# Directions for this task
From the data below, repeat exactly the lines from the line with "correcto funcionamien" to the line with "explicándole todo. Pe", both included.

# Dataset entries
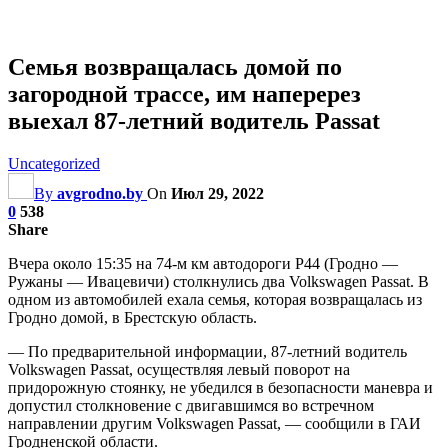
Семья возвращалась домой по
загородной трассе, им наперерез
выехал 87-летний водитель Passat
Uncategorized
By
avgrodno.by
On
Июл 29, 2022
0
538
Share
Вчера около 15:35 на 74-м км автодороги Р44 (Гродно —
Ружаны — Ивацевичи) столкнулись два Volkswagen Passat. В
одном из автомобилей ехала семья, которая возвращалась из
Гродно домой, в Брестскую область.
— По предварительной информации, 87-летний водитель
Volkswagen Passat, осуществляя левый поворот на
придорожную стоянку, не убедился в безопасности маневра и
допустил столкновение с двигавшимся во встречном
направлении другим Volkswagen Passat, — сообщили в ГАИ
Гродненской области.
...
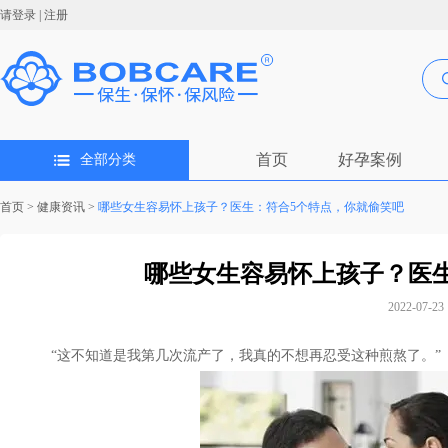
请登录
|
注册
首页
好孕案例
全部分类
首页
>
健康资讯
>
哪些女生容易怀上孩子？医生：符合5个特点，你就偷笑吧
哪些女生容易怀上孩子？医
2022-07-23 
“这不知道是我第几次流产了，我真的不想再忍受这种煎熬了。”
==
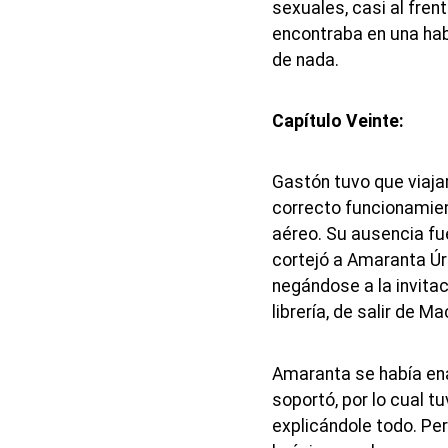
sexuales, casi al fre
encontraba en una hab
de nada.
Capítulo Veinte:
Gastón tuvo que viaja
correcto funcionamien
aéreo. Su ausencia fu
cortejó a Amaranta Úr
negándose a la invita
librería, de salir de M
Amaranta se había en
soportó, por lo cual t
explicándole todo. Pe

# Answer box
correcto funcionamien
aéreo. Su ausencia fu
cortejó a Amaranta Úr
negándose a la invita
librería, de salir de M
Amaranta se había en
soportó, por lo cual t
explicándole todo. Pe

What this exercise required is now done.